This is the simplest form of Life cover, where the life assured pays a premium to the life office, who agree to pay out a certain sum if the insured dies before a certain date. If the policyholder survives throughout the term, the policy normally lapses with no value. These policies are usually inexpensive and provide useful protection for those who would benefit from the policy proceeds, such as family members or business partners, if the policyholder dies. The proceeds could also be used to repay a mortgage or other debt.
Some protection policies also provide an investment element as well as the protection of life cover. Premiums are paid into the policy and, once the cost of insurance cover has been taken into account, money is invested, so that the policyholder or other beneficiary can benefit from an investment value, particularly if the policyholder survives to the end of the policy term.

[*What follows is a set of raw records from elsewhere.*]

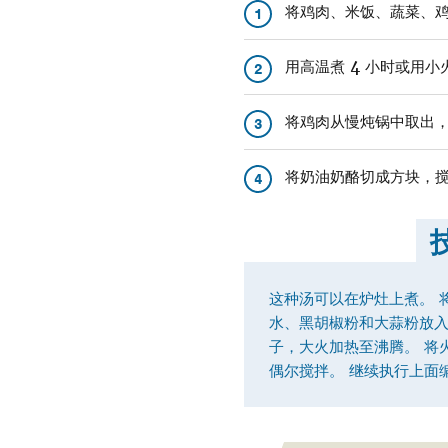
将鸡肉、米饭、蔬菜、鸡
1
用高温煮 4 小时或用小火
2
将鸡肉从慢炖锅中取出，
3
将奶油奶酪切成方块，
4
这种汤可以在炉灶上煮。 
水、黑胡椒粉和大蒜粉放入
子，大火加热至沸腾。 将火
偶尔搅拌。 继续执行上面编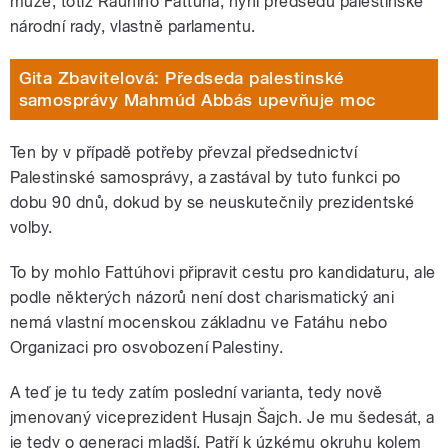
muže, totiž Rauhího Fattúha, nyní předsedu palestinské
národní rady, vlastně parlamentu.
Gita Zbavitelová: Předseda palestinské
samosprávy Mahmúd Abbás upevňuje moc
Ten by v případě potřeby převzal předsednictví
Palestinské samosprávy, a zastával by tuto funkci po
dobu 90 dnů, dokud by se neuskutečnily prezidentské
volby.
To by mohlo Fattúhovi připravit cestu pro kandidaturu, ale
podle některých názorů není dost charismatický ani
nemá vlastní mocenskou základnu ve Fatáhu nebo
Organizaci pro osvobození Palestiny.
A teď je tu tedy zatím poslední varianta, tedy nově
jmenovaný viceprezident Husajn Šajch. Je mu šedesát, a
je tedy o generaci mladší. Patří k úzkému okruhu kolem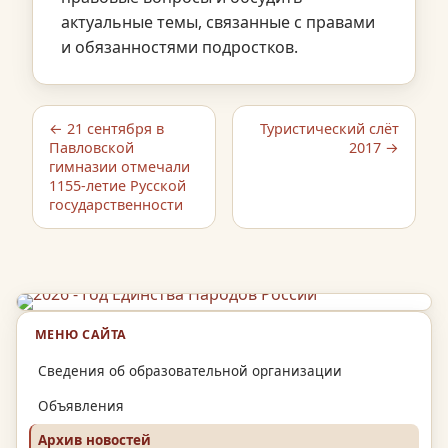
актуальные темы, связанные с правами
и обязанностями подростков.
← 21 сентября в
Туристический слёт
Павловской
2017 →
гимназии отмечали
1155-летие Русской
государственности
МЕНЮ САЙТА
Сведения об образовательной организации
Объявления
Архив новостей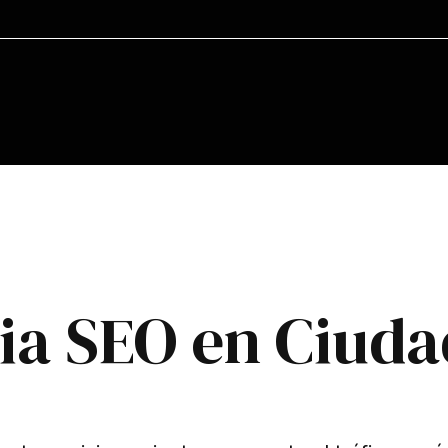
ia SEO en Ciuda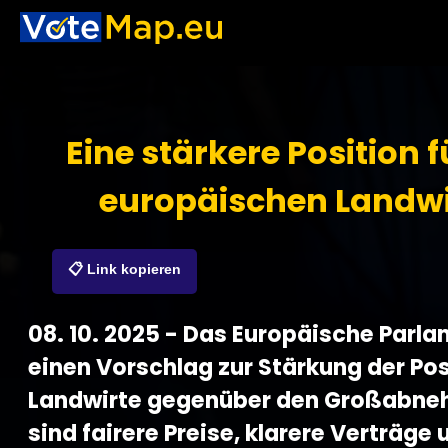
Eine stärkere Position f
europäischen Landwi
📋 Link kopieren
08. 10. 2025 - Das Europäische Parlam
einen Vorschlag zur Stärkung der Pos
Landwirte gegenüber den Großabneh
sind fairere Preise, klarere Verträge 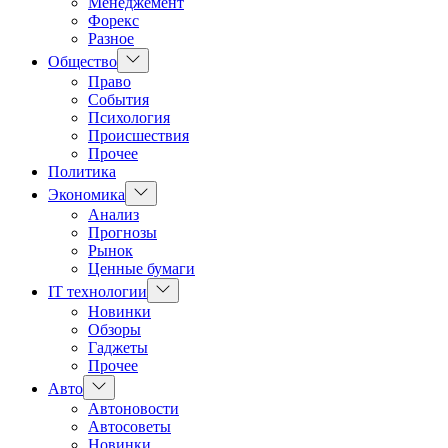
Менеджемент
Форекс
Разное
Показать
Общество
подменю
Право
События
Психология
Происшествия
Прочее
Политика
Показать
Экономика
подменю
Анализ
Прогнозы
Рынок
Ценные бумаги
Показать
IT технологии
подменю
Новинки
Обзоры
Гаджеты
Прочее
Показать
Авто
подменю
Автоновости
Автосоветы
Новинки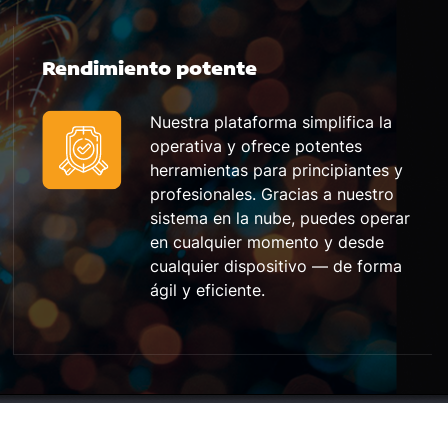
Rendimiento potente
Nuestra plataforma simplifica la
operativa y ofrece potentes
herramientas para principiantes y
profesionales. Gracias a nuestro
sistema en la nube, puedes operar
en cualquier momento y desde
cualquier dispositivo — de forma
ágil y eficiente.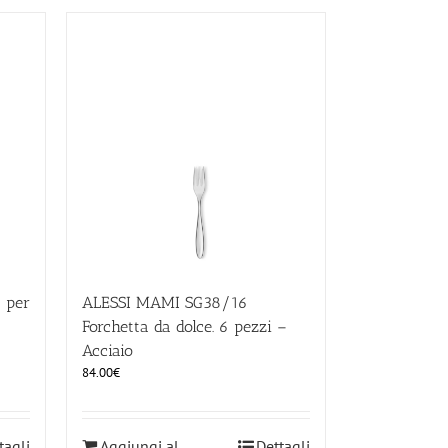
 per
ALESSI MAMI SG38/16
Forchetta da dolce. 6 pezzi –
Acciaio
84.00
€
tagli
Aggiungi al
Dettagli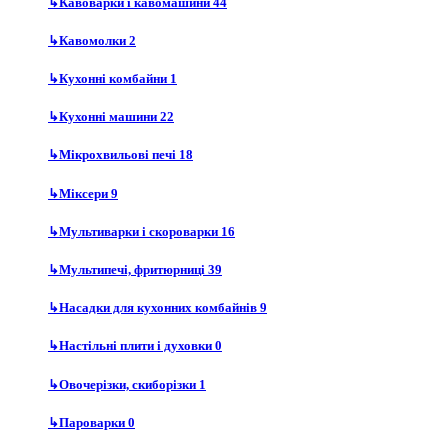
↳
Кавоварки і кавомашини
44
↳
Кавомолки
2
↳
Кухонні комбайни
1
↳
Кухонні машини
22
↳
Мікрохвильові печі
18
↳
Міксери
9
↳
Мультиварки і скороварки
16
↳
Мультипечі, фритюрниці
39
↳
Насадки для кухонних комбайнів
9
↳
Настільні плити і духовки
0
↳
Овочерізки, скиборізки
1
↳
Пароварки
0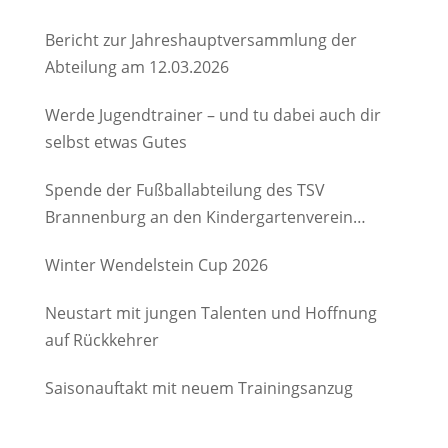
Bericht zur Jahreshauptversammlung der
Abteilung am 12.03.2026
Werde Jugendtrainer – und tu dabei auch dir
selbst etwas Gutes
Spende der Fußballabteilung des TSV
Brannenburg an den Kindergartenverein
Degerndorf/Brannenburg e.V.
Winter Wendelstein Cup 2026
Neustart mit jungen Talenten und Hoffnung
auf Rückkehrer
Saisonauftakt mit neuem Trainingsanzug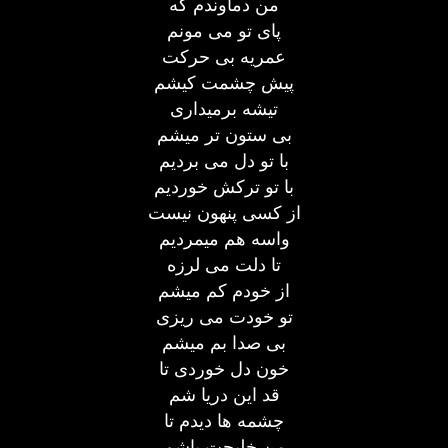
من دماوندم که
پای تو می مونم
عمریه بی حرکت
پیش چشمت کیشم
تیشه برمیداری
بی ستون تر میشم
با تو دل می بردیم
با تو ترکش خوردیم
از کسی پنهون نیست
واسه هم میمردیم
تا دلت می لرزه
از خودم کم میشم
تو خودت می ریزی
بی صدا بم میشم
خون دل خوردی تا
قد این دریا شم
چشمه ها دیدم تا
من خلیجت باشم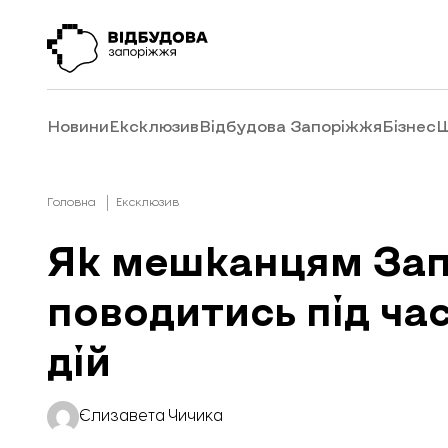
Новини
Ексклюзив
Відбудова Запоріжжя
Бізнес
Ш
Головна
Ексклюзив
Як мешканцям Запо
поводитись під час
дій
Єлизавета Чичика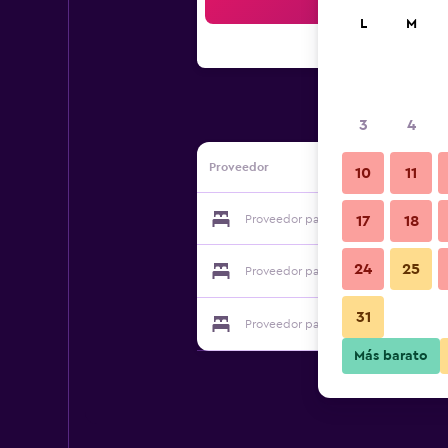
Bus
L
M
3
4
Proveedor
10
11
Proveedor para Thalassa Seaside Reso
17
18
24
25
Proveedor para Thalassa Seaside Reso
31
Proveedor para Thalassa Seaside Reso
Más barato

Regular premiums are paid into the policy and when the Endowment term ends, a lump sum is paid out. Most Endowments have a life cover element, in order that the lump sum can become payable should the policyholder die during the policy term.
Whole of Life Policies
These can be similar to Term Assurance, except that the policy is designed to provide life cover for the whole of the insured's life rather than just a set term. Whole of Life policies are more expensive than Term Assurance policies, because the company is sure that there will be a claim at some point. These policies are designed to protect estates and businesses, where liabilities may be of a long term nature, such as potential inheritance tax (IHT).